Task goal:
Working from the entries below, tally each line that holds "hergestellt". Give the tally and nothing else.

(Transcribed page contents)
# # # #
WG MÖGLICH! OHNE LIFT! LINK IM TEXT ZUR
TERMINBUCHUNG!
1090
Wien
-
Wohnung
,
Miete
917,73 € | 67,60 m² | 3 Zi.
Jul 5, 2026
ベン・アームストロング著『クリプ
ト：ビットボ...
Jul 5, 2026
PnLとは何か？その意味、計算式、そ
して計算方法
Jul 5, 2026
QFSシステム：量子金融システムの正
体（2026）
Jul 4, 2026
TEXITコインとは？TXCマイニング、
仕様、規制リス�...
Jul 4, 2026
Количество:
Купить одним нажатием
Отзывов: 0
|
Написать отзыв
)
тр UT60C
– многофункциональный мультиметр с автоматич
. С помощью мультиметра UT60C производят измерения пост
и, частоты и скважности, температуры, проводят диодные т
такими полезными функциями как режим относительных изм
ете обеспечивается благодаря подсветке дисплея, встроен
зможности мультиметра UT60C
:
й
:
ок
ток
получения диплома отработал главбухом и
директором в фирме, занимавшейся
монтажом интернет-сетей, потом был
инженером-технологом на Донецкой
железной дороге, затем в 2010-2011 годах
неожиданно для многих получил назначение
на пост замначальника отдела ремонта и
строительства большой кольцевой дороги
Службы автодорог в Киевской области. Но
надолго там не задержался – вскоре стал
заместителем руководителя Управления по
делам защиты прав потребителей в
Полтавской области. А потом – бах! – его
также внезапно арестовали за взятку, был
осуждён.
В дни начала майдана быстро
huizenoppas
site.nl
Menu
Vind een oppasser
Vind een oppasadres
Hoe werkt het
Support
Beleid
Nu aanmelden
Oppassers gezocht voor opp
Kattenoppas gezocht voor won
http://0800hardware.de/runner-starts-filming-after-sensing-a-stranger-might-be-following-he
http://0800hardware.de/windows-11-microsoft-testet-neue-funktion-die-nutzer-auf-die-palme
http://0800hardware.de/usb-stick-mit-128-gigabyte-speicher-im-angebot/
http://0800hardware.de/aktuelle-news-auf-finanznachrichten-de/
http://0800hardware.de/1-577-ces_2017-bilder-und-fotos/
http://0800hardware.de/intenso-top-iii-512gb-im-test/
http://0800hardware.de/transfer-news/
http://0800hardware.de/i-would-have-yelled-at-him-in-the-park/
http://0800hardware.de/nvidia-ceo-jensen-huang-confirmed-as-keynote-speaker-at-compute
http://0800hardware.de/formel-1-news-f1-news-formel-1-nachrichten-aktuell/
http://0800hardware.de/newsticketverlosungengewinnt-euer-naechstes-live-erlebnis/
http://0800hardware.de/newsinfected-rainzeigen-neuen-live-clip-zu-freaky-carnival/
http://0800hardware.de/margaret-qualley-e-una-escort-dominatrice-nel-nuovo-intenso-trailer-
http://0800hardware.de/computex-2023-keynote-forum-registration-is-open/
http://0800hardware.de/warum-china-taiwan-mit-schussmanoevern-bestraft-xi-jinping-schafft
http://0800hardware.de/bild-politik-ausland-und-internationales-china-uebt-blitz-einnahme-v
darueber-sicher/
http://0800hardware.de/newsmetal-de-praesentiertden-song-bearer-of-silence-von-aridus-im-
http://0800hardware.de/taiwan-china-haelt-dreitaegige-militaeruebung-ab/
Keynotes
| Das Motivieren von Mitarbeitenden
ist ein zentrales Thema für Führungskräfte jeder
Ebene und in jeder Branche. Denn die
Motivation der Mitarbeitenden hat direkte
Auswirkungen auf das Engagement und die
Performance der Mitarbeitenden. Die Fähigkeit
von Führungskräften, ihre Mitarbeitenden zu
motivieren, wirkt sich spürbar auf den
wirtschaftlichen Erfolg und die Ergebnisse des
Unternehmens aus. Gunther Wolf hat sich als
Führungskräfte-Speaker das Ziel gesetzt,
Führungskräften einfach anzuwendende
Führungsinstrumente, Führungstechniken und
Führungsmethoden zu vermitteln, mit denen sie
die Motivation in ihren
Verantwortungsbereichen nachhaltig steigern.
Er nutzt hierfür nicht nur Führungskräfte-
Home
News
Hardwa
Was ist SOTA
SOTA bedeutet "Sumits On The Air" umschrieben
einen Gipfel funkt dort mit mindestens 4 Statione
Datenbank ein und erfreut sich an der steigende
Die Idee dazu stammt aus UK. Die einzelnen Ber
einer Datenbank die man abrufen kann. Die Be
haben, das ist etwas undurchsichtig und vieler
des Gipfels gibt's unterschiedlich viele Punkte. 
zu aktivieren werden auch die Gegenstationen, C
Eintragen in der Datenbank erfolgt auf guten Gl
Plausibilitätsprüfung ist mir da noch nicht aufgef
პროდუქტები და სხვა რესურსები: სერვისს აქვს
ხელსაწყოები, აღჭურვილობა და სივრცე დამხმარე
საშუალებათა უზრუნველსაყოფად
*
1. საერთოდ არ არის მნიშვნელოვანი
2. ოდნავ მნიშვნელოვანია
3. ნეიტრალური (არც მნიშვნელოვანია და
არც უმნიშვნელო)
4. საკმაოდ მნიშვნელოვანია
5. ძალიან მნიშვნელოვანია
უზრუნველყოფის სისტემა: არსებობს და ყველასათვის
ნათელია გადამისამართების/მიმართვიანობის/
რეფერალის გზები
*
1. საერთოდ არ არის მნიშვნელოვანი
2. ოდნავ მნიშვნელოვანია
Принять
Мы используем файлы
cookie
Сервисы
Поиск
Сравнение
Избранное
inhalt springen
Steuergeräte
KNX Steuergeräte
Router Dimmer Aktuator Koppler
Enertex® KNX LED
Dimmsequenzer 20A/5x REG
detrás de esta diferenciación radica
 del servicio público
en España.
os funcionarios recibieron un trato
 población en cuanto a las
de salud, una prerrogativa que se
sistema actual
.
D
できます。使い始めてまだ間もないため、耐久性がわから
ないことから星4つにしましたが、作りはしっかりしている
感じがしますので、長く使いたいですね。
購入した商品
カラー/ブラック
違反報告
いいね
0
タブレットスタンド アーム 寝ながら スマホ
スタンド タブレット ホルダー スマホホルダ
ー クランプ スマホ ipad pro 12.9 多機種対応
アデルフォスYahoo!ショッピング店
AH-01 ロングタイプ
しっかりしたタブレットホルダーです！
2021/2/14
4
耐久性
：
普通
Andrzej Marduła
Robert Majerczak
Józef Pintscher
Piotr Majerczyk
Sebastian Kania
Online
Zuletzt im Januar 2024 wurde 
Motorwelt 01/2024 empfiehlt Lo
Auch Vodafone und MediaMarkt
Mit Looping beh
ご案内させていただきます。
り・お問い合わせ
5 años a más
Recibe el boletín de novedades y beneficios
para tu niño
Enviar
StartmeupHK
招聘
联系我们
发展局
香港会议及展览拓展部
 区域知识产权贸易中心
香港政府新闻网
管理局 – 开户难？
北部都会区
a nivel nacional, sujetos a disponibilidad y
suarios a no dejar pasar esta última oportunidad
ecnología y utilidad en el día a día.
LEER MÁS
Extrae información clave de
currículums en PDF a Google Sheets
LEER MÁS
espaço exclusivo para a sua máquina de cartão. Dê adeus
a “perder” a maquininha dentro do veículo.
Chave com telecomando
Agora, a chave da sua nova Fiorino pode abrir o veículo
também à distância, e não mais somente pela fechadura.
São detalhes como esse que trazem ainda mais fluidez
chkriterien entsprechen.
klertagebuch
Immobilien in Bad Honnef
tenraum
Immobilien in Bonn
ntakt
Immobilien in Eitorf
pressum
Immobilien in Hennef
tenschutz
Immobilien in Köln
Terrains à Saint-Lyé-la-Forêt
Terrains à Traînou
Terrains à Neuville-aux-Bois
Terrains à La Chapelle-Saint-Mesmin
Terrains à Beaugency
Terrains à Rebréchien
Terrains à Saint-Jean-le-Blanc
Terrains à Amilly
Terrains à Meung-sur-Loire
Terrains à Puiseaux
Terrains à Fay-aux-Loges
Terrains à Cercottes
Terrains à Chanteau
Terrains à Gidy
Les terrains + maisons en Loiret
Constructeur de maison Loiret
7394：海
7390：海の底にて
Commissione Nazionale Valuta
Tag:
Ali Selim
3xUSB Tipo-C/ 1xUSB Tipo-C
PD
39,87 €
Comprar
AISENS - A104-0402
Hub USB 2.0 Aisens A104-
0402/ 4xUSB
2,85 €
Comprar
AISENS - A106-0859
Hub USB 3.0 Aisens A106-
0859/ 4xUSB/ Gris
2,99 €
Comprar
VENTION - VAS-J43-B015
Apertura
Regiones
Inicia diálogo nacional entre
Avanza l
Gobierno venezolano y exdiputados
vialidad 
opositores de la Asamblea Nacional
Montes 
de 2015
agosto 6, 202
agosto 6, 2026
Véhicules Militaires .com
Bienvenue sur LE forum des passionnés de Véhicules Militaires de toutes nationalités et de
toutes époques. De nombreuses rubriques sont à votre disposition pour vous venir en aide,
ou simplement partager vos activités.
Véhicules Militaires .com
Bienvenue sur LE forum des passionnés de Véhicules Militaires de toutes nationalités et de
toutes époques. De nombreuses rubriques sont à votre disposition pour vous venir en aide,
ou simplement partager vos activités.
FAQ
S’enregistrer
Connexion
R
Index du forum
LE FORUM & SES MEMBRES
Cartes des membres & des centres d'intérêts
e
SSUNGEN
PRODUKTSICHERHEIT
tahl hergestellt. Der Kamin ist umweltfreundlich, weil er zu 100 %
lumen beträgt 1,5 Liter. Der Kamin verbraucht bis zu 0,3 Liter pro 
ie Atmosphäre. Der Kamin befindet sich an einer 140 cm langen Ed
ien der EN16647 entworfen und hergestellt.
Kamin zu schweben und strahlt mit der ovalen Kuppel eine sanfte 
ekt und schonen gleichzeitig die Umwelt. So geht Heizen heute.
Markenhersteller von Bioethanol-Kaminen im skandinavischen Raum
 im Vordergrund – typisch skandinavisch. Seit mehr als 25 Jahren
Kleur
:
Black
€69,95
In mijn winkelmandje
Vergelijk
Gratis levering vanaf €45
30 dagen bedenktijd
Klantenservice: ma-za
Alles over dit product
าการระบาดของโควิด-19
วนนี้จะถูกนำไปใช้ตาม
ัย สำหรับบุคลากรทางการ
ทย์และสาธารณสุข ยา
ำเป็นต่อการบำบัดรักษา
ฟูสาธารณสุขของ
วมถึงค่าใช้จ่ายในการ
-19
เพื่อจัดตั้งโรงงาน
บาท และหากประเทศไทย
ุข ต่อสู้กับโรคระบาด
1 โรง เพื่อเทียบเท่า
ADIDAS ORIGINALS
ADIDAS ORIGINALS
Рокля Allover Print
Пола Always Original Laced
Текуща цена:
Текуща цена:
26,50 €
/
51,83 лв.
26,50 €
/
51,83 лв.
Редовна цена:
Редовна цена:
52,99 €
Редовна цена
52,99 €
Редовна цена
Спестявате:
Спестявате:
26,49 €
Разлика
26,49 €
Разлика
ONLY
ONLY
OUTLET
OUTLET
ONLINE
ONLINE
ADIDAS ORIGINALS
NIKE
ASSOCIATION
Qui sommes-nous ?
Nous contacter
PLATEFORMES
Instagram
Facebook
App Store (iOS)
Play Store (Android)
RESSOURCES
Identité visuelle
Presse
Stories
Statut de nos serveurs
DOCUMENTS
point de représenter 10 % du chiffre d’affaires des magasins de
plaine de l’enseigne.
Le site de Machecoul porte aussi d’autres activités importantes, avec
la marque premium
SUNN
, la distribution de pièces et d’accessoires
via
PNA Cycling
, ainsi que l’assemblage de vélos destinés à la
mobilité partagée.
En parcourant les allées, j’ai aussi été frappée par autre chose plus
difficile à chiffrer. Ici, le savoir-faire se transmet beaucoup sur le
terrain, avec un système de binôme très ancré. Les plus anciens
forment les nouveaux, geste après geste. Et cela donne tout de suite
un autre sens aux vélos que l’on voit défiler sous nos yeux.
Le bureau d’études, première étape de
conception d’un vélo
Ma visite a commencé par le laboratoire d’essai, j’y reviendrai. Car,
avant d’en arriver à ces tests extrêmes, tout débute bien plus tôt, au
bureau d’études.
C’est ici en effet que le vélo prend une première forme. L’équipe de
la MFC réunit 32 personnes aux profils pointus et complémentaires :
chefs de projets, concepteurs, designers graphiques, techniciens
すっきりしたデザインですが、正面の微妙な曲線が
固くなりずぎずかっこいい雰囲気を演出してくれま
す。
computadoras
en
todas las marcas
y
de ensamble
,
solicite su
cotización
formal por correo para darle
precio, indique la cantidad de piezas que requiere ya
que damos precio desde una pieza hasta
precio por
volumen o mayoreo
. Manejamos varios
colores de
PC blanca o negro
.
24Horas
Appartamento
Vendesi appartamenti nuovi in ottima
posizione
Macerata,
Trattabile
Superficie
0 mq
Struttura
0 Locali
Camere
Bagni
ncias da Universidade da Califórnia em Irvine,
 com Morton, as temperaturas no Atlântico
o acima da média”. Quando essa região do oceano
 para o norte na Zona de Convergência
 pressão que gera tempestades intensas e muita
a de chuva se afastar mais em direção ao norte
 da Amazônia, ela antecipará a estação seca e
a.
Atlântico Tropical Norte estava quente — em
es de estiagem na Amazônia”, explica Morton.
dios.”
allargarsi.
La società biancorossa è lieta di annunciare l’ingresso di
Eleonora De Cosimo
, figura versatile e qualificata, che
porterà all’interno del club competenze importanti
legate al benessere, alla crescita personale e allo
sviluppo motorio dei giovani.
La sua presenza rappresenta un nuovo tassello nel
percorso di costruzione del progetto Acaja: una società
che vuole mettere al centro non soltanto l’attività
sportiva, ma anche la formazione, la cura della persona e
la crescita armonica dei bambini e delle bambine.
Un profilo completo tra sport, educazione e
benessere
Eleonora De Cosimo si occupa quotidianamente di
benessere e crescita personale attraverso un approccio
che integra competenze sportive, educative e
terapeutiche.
# # # #
Exercise response:
2